WASHINGTON, (Reuters) – The White House yesterday cast aspersions on adult-film star Stormy Daniels over a much-watched TV interview in which she said she was threatened with violence to keep quiet about an alleged sexual encounter with Donald Trump in 2006.
The Sunday interview drew the biggest audience in years for the news program “60 Minutes,” said network CBS.
White House spokesman Raj Shah said at the daily White House briefing, “The president doesn’t believe any of the claims Ms. Daniels made in the interview last night were accurate.”
The number of Americans watching the long-running show more than doubled to 21.3 million, CBS Corp said, scoring an 111 percent increase over last week’s program. It was the biggest audience for “60 Minutes” since a Nov. 16, 2008 post-election interview with Barack and Michelle Obama.
Shah, asked whether Trump believed Daniels, whose real name is Stephanie Clifford, was threatened, said, “No, he does not.”
“There’s nothing to corroborate her claim,” the spokesman said.
He said Trump had “consistently denied these allegations” of a sexual relationship with Daniels.
The TV appearance by Daniels, who is suing Trump over the matter, also prompted a denial from the president’s personal lawyer, Michael Cohen, that the attorney was involved in the alleged threat against Daniels, in a “cease-and-desist” letter sent shortly after the interview aired.
A copy of the letter, sent to Daniels’ lawyer, Michael Avenatti, by Cohen’s attorney, Brent Blakely, was seen by Reuters on Monday.
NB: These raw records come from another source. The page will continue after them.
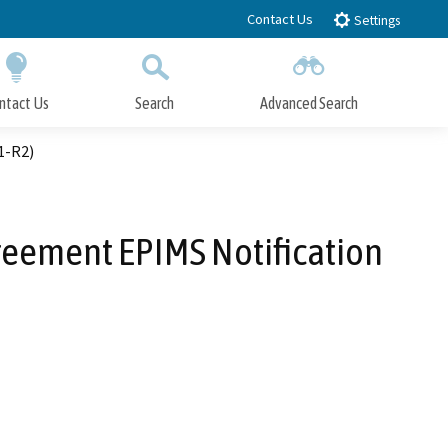
Contact Us
Settings
ntact Us
Search
Advanced Search
Submit
Close Search
1-R2)
greement EPIMS Notification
“Mr. Cohen had absolutely nothing whatsoever to do with any such person or incident, and does not even believe that any such person exists, or that such incident ever occurred,” the letter said.
Daniels had implied Cohen was behind the threat of harm if she did not “leave Trump alone,” which she said was made by a stranger in a Las Vegas parking lot in 2011.
The letter also demanded “that you immediately retract and apologize to Mr. Cohen through the national media for your defamatory statements on ‘60 Minutes,’ and make clear that you have no facts or evidence whatsoever to support your allegations that my client had anything whatsoever to do with this alleged thug.”
Daniels sued Trump on March 6, saying he never signed an agreement for her to keep quiet about an “intimate” relationship between them in 2006.
Daniels attorney Avenatti said on NBC on Monday morning that the man who threatened his client while she was with her infant daughter was not Cohen but that “it had to be someone that is related to Mr. Trump or Mr. Cohen.”
The “60 Minutes” segment followed an interview aired last week on CNN with former Playboy model Karen McDougal, who described a 10-month-long affair with Trump starting in 2006.
Trump would have been married to his wife, Melania, during both alleged relationships.
In addition to repeatedly denying that Trump had sex with Daniels, the White House has said he denies having an affair with McDougal.
Cohen said he paid Daniels $130,000 of his own money during the 2016 presidential campaign, but has not explained why or if Trump was aware of the payment.